“Bad numbers, I hope it’s a backlash” – Corriere.it

“Bad numbers, I hope it’s a backlash” – Corriere.it
“Bad numbers, I hope it’s a backlash” – Corriere.it

Interview with the virologist of the State University of Milan: The situation is in line with what has happened in other countries. The green pass cannot eliminate the risk of contagion, but it helps to reduce it

Has the fourth wave of coronavirus infections arrived, as the data from the Gimbe Foundation show and how many experts feared?
Let’s hope it’s just a backlash – comments Fabrizio Pregliasco, virologist, professor at the State University of Milan -. However, a situation in line with what has already happened in other countries, while we were living a sort of honeymoon.

In what sense honeymoon?
We have been closed longer: those who reopened earlier, such as Spain and Portugal, have seen the infections rise again in recent weeks. And then there was that “eclipse of conscience”, during the celebrations for Italy’s victory in the European football championship, which favored the spread of the virus.

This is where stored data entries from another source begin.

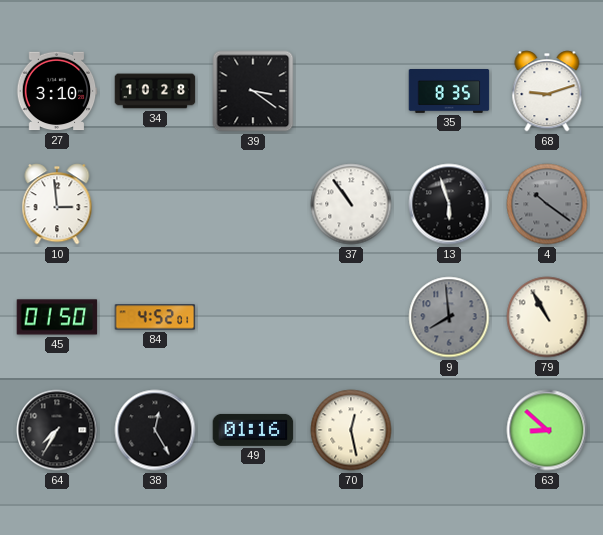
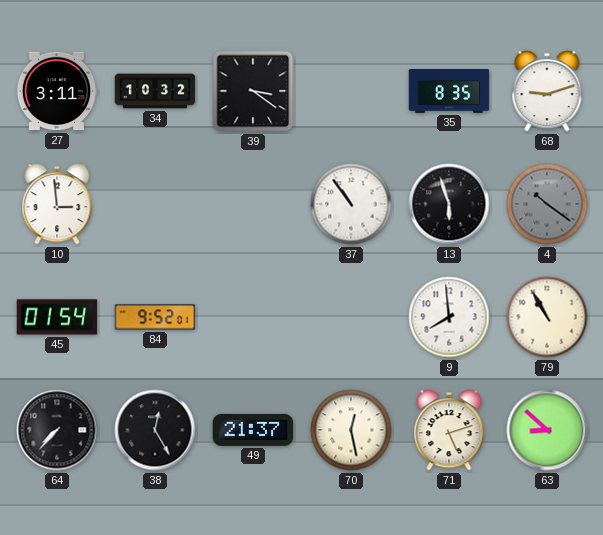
27: 3:10 -> 3:11
34: 10:28 -> 10:32
45: 01:50 -> 01:54
84: 4:52 -> 9:52
9 dial: grey -> white
64: 7:35 -> 7:37
49: 01:16 -> 21:37
71: none -> 5:12
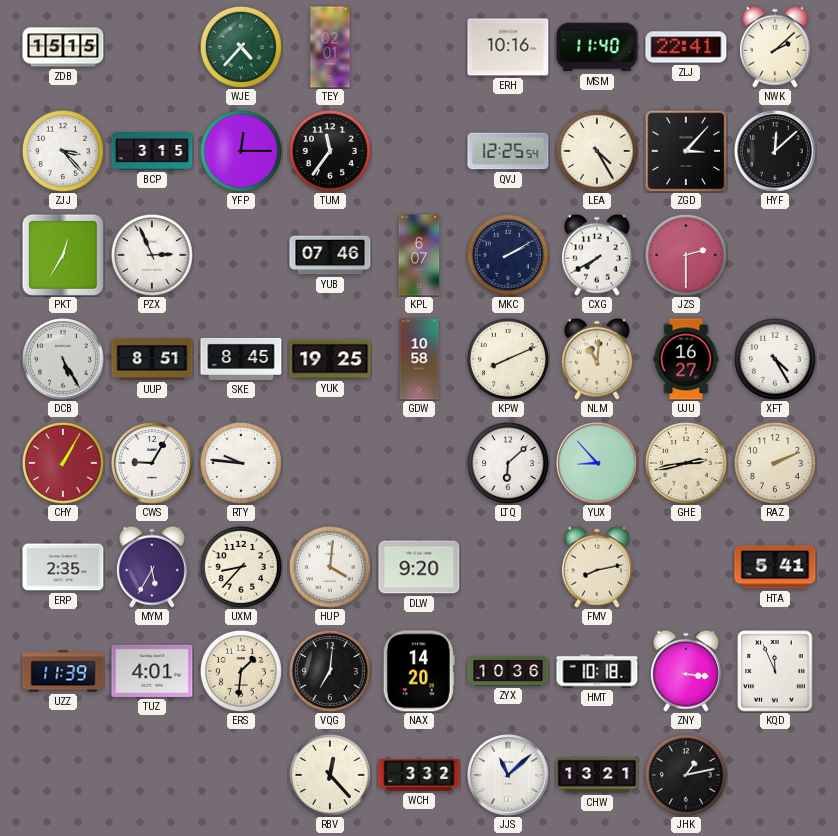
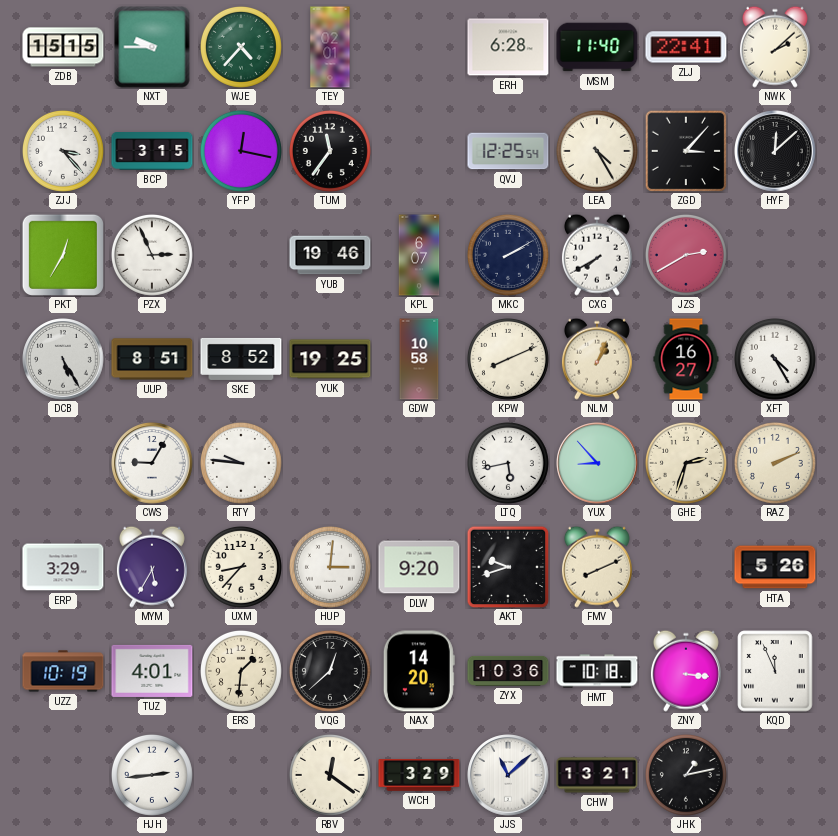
NXT: none -> 9:45
ERH: 10:16 -> 6:28
YFP: 12:15 -> 12:17
YUB: 07:46 -> 19:46
JZS: 2:30 -> 2:40
SKE: 8:45 -> 8:52
NLM: 11:01 -> 1:04
CHY: 1:05 -> none
LTQ: 6:08 -> 5:43
GHE: 2:43 -> 2:33
ERP: 2:35 -> 3:29
HUP: 4:01 -> 3:01
AKT: none -> 9:42
FMV: 8:13 -> 8:11
HTA: 5:41 -> 5:26
UZZ: 11:39 -> 10:19
VQG: 7:01 -> 12:38
HJH: none -> 2:44
RBV: 12:23 -> 12:21
WCH: 3:32 -> 3:29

Speaking of contagion: where are the risks hidden?
A concept must be reiterated: that any contact between people can potentially represent a risk of contagion, even if low. Even the vaccinated (who in 88% of cases are protected from infection) in some cases can be carriers of the virus, despite the reduced load, and pass it on to others (this is why many experts, such as the American virologist Anthony Fauci, continue to recommend the use of a mask, ed).

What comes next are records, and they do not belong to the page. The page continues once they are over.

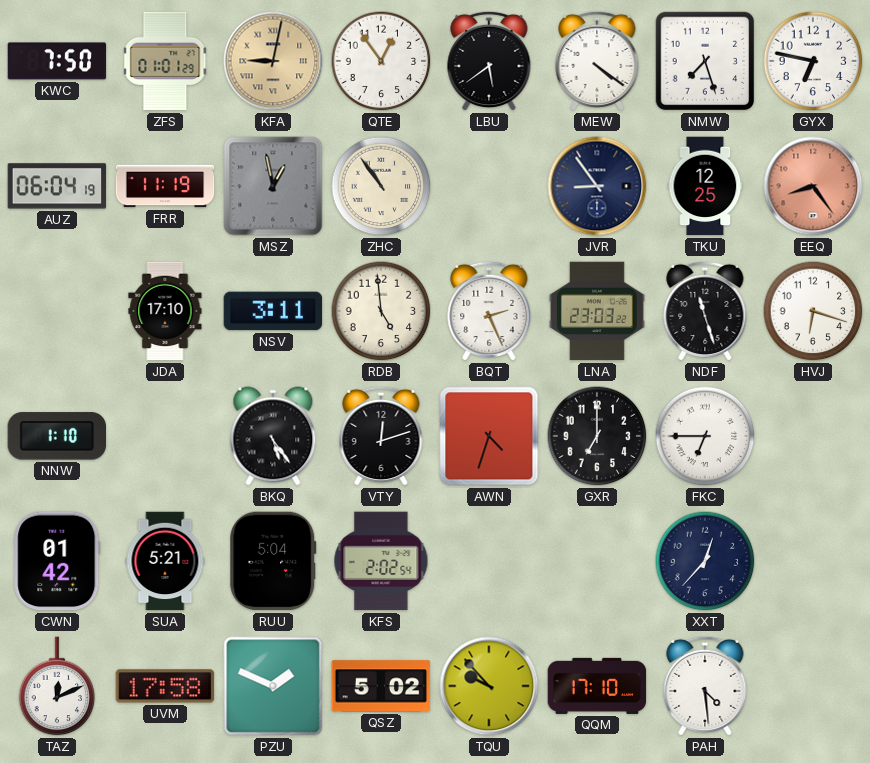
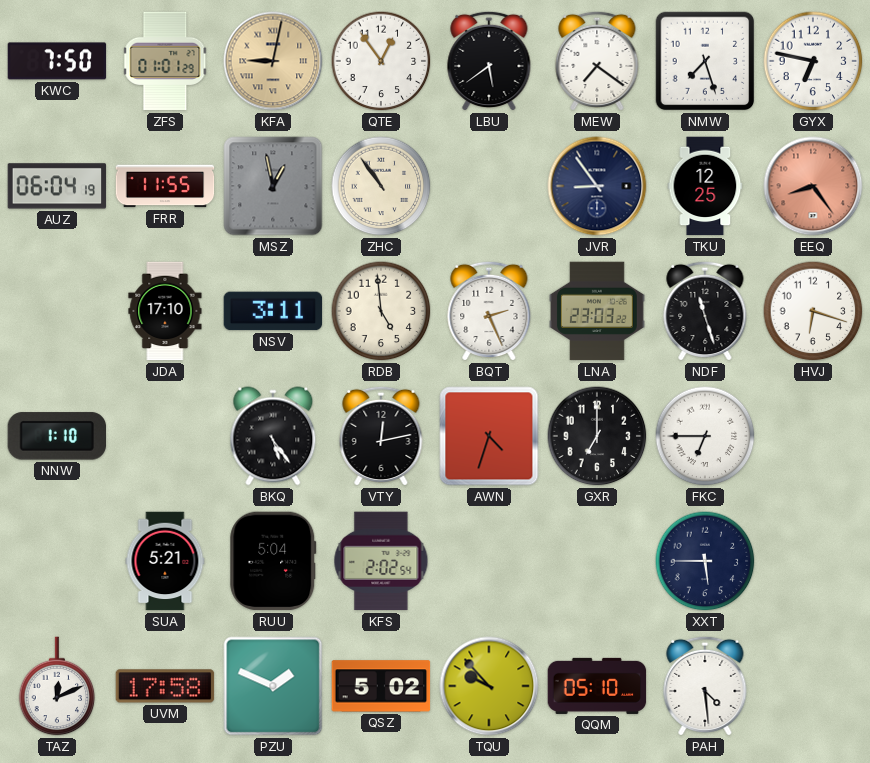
MEW: 4:21 -> 7:21
FRR: 11:19 -> 11:55
VTY: 12:12 -> 12:13
CWN: 01:42 -> none
XXT: 12:37 -> 5:45
QQM: 17:10 -> 05:10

This only underlines the importance of vaccination to reduce the circulation of the virus as much as possible. Many, however, are still hesitant, and let’s not talk about the hard core of the no vax. Why this hesitation?
Much to be attributed to a kind of information cacophony. passed, for example, the idea that vaccines are experimental and that some can interfere with our DNA. But not so. The technologies that have made it possible to develop RNA preparations (such as Pfizer, ed) and those with viral vectors (such as AstraZeneca, ed) have been under study for years. And this information confusion continues.

Explain yourself better.
For example, the EMA has given indications for vaccination in young people from 12 years of age. However, some countries, such as Germany or Sweden, currently vaccinate only the most fragile children, waiting to have more data on side effects (very rare cases of myocarditis are described among the youngest, ed), while in Italy follow the indications of the EMA. Vaccinating young people, however, is essential for the reopening of schools.

And the teachers?
I would compare them to health workers, especially those dealing with younger children. I would be for the obligation of vaccination.

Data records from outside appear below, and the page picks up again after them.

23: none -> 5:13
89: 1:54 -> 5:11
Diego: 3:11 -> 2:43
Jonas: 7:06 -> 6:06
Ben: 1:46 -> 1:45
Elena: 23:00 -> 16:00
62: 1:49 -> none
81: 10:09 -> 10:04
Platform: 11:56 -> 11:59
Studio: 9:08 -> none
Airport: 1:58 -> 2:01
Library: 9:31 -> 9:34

Don’t you think that a certain resistance to vaccination is also due to the fear of side effects?
The most important side effects, such as thrombosis with the AstraZeneca vaccine in young women or myocarditis with Pfizer vaccine in young people, are very rare. And acceptable if we consider the damage that the disease entails.

However, minor ailments such as fever, which can reach temperatures over 39 degrees, bone and muscle pains, fatigue are quite frequent. Situations that create some mistrust. Do not agree?
Also from this point of view we need to reassure. All vaccines can have some side effects: we hear a lot about anti-Covid ones because so many people receive the vaccine. These are disorders that are resolved within a day or two (here the explanation in detail, ed).

To what are they attributed?
The state of inflammation that occurs when the immune system begins to react to the vaccine, producing antibodies and activating its defense cells.

According to a newly published study, Pfizer vaccine efficacy declines after 6 months. Should we start thinking about the third dose?
Israel (which had already reported this situation, editor’s note) is beginning to administer it to over 60s. Future decisions will depend on the progress of the infections and the availability of preparations. And they could raise some ethical problems since much of the world is not yet vaccinated.

There is a lot of talk about the green pass. Beyond political considerations, does it have a reason for being from a health point of view?
The green pass is an element that can make a more serene context and reduces the risk of contagion, even if it does not eliminate it.